Freud a utilisé l'expression « couple d'opposés » pour mettre en exergue le grand principe d'opposition qui existe en chaque individu.
C'est dès 1905 et dans les « Trois essais sur la théorie de la sexualité » qu'il intègre pour la première fois ce terme qui illustre à quel point le psychisme peut être pervers et sadique. L'être humain est donc fondamentalement dualiste et conflictualisant.
Ainsi, l'esclavage très répandu jusqu'au dix-neuvième siècle était-il l'utilisation, dans le monde du travail et par voie de conséquence de l'économie, du couple bourreau-victime. Et Werner Sombart de constater : « Nous sommes devenus riches parce que des races entières sont mortes pour nous : c'est pour nous que des continents ont été dépeuplés ».
Le monde a « évolué » dit-on mais en apparence car la société continue à classer, à « catégoriser » les êtres humains. Le racisme n'est en fait que le miroir d'un racisme social et l'homme demeurant intimement un conquérant et un prédateur qui pose ses combats en terme de rivalité, c'est bien là le drame...
De fait, une des grandes oppositions de l'homme pour Freud est la « démoniaque » opposition pulsion de vie - pulsion de mort, c'est-à-dire une pulsion cherchant à conserver et une pulsion voulant détruire. Sadisme et masochisme voisinent incluant l'autre dans une relation d'emprise.
Le fantasme gouverne donc le monde au point que durant longtemps, et notamment les Américains de race blanche, ont estimé que les Noirs étaient des êtres inférieurs. La différence introduirait-elle alors la notion de « mauvais objet » et déclencherait-elle une angoisse telle qu'il faille se défendre de l'agresseur potentiel en exerçant un pouvoir sur lui ?
Le pouvoir implicite la notion de danger et renvoie, en psychanalyse, à la particularité du stade anal, « siège » prédominant des pulsions sadiques.

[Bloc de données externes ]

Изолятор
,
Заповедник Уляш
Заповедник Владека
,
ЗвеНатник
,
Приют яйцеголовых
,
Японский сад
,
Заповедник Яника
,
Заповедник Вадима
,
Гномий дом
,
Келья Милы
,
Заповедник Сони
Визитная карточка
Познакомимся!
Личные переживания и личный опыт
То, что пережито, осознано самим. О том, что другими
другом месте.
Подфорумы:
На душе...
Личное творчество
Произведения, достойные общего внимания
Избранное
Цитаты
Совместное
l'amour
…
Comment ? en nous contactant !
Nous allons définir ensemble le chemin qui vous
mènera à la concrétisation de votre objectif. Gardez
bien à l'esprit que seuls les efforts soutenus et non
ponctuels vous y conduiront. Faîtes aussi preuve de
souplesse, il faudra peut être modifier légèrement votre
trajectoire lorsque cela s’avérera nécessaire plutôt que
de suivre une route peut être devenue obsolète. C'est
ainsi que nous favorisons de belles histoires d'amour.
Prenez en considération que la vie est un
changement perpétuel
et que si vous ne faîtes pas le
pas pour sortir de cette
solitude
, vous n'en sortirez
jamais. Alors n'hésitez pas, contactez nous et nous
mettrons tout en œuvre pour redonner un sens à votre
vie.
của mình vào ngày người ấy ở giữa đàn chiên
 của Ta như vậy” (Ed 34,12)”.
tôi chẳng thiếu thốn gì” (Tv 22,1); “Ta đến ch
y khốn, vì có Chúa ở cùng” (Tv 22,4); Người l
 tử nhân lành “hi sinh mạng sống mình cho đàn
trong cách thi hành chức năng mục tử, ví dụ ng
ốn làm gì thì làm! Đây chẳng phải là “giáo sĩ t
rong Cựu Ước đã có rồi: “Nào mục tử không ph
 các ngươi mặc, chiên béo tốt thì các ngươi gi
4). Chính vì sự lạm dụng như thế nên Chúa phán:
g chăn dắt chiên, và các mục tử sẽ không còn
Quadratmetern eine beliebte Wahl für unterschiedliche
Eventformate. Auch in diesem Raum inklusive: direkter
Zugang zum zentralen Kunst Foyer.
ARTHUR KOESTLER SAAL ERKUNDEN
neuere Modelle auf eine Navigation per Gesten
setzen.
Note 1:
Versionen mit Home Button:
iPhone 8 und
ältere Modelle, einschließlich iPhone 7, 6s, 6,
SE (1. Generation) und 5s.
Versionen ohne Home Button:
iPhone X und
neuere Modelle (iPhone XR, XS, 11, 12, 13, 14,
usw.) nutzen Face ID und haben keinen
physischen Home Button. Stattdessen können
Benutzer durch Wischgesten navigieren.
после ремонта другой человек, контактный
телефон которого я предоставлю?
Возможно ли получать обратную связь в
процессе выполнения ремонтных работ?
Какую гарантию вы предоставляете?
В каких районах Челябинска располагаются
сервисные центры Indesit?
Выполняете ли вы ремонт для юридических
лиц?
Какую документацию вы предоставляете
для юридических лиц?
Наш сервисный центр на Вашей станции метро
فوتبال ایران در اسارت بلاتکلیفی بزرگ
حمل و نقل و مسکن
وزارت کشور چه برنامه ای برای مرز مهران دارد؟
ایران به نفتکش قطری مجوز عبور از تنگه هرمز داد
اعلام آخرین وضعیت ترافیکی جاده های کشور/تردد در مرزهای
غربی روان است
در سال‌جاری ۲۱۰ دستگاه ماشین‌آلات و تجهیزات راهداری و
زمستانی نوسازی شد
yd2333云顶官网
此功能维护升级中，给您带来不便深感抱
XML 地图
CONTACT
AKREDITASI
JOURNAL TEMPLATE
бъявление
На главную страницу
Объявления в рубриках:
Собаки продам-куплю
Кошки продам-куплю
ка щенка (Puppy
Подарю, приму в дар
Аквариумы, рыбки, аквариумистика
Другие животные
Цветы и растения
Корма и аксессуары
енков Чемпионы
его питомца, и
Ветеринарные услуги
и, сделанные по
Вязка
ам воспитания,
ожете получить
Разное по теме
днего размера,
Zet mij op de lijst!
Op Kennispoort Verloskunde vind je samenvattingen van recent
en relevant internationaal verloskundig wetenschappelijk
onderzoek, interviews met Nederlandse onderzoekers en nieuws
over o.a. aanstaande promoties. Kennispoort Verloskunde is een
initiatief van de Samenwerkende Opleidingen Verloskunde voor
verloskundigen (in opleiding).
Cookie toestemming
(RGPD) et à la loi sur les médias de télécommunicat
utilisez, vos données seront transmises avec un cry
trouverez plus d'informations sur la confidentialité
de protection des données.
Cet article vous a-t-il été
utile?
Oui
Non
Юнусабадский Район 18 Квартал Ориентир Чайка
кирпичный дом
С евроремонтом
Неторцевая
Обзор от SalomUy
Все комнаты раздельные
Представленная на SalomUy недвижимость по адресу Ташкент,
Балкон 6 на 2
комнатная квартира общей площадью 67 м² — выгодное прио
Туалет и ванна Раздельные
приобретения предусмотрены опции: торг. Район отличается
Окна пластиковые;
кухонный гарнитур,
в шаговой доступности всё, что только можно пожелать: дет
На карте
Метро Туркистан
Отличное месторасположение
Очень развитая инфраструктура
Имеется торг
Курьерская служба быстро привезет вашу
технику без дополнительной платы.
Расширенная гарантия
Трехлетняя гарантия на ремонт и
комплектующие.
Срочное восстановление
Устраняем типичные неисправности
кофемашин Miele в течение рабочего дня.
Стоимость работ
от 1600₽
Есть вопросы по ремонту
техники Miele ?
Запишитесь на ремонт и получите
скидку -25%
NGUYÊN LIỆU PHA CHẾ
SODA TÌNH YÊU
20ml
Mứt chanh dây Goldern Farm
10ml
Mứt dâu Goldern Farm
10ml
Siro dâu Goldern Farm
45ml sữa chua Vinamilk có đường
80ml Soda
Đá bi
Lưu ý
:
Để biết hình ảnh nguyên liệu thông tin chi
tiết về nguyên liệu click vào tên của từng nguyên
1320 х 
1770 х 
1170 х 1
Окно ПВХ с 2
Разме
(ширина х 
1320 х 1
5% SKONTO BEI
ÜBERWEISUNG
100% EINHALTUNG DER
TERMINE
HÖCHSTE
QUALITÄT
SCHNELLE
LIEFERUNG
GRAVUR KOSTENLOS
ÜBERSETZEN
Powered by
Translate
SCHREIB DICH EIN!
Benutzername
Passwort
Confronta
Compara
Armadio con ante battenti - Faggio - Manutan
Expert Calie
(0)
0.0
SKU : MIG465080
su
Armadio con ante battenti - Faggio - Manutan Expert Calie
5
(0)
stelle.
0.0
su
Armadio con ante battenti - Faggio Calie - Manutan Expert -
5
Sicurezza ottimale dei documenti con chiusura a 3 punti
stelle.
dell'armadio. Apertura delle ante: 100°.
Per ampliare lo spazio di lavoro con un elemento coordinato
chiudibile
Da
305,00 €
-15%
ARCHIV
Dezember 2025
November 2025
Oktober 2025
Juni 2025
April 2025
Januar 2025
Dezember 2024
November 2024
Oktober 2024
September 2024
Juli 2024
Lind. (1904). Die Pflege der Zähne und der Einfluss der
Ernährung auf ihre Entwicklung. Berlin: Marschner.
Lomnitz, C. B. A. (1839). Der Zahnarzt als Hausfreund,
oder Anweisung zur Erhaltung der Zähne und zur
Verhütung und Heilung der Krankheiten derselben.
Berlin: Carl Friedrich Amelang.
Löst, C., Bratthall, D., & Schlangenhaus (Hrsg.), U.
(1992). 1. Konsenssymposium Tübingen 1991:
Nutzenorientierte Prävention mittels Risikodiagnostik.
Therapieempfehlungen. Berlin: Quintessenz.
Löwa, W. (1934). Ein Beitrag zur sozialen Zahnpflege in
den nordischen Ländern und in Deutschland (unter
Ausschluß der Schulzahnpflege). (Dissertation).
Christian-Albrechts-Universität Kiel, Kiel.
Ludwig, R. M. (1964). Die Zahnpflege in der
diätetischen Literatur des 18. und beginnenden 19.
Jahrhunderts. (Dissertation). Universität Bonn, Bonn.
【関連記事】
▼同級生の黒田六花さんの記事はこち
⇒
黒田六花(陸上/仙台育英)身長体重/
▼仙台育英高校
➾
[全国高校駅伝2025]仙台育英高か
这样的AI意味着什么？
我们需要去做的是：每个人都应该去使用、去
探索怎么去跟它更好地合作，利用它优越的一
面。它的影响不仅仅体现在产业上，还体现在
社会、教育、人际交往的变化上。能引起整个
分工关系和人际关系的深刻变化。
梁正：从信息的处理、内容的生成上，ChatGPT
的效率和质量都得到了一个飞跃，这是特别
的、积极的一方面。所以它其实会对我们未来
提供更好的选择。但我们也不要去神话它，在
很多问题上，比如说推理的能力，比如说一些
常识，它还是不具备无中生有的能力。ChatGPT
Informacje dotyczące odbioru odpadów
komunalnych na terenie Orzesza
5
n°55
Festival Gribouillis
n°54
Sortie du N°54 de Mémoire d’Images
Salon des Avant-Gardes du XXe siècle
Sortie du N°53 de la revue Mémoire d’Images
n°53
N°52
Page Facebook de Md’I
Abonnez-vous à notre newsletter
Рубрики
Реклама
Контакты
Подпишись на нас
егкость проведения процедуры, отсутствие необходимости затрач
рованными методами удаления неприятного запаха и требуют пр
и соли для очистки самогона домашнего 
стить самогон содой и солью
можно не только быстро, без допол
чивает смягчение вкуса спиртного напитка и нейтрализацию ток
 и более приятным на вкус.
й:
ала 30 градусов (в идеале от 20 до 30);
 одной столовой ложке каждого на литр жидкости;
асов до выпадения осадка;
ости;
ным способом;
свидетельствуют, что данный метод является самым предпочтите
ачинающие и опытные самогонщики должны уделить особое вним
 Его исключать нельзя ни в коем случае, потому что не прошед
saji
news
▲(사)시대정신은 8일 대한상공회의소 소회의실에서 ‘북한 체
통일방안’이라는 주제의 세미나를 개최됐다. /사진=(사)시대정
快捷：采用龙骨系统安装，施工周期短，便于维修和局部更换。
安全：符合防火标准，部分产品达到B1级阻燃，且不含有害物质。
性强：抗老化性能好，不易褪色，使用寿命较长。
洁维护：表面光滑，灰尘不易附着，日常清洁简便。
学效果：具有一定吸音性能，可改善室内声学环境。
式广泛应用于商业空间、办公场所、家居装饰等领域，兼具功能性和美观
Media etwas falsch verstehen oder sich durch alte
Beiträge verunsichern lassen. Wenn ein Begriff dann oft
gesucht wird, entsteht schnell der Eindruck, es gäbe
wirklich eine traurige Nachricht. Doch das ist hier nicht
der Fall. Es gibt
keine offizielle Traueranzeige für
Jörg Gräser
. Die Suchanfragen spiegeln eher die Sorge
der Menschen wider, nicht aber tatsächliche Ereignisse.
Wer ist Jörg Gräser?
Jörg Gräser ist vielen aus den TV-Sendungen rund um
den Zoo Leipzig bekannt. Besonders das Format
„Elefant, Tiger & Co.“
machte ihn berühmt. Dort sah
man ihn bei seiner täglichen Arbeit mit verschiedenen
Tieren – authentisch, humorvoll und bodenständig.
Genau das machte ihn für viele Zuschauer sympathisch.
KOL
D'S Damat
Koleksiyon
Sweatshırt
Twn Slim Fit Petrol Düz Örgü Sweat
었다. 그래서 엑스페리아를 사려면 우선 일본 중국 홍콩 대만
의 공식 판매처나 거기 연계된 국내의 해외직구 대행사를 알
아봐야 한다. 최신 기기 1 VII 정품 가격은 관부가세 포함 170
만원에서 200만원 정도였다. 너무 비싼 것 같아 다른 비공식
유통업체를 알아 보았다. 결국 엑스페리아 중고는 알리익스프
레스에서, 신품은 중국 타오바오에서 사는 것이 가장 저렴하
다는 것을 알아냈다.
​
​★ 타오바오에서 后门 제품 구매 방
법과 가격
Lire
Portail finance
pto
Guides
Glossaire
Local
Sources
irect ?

D'ailleurs, si colonie et colon sont issus du latin, si le terme colon signifie « cultivateur d'une terre dont le loyer est payé en nature », le rajout d'un simple accent circonflexe suffit à apprécier l'ampleur projective du phénomène colonialiste. Les esclaves ont donc courbé l'échine pendant des siècles mais, indépendamment d'un anticolonialisme qui a heureusement toujours existé, ces mêmes esclaves possédaient tout au fond d'eux ce que Freud a nommé le narcissisme : « le sujet commence par se prendre lui-même, son propre corps, comme objet d'amour ». Mais alors comment peut-on devenir l'esclave d'un autre et, finalement, est-on une seule seconde l'esclave de l'autre ?
En apparence bien sûr mais la position d'apparente soumission a un sens pour l'inconscient et pour les civilisations. Il s'agit de la place que nous choisissons inconsciemment d'occuper et quelle que soit cette place, elle peut être évolutive. Nous avons tous été soumis à un moment ou à un autre et même si cela a été douloureux, ce mécanisme a permis que la compréhension jaillisse, une compréhension intimement liée à soi, à laquelle personne d'autre que soi ne peut accéder. Vouloir limiter la liberté individuelle apparaît ainsi comme étant du registre du leurre. D'ailleurs, Thierry le Gouès ne dit-il pas que la peau des modèles noirs « renvoie merveilleusement la lumière »...
Et si la psychanalyse permet de s'interroger sur la notion de différence, il ne s'agit que de la différence identitaire masculin-féminin qui va permettre à chacun d'exister. La psychanalyse peut aider l'humanité à sortir de ses erreurs et de ses errances mais encore faudrait-il qu'elle ne soit pas elle-même abordée en termes de racisme, suprême injustice lorsque l'on sait que cette méthode libère le moi de toute emprise hiérarchique et restitue à l'être humain son rang légitime de sujet, soit sa dignité.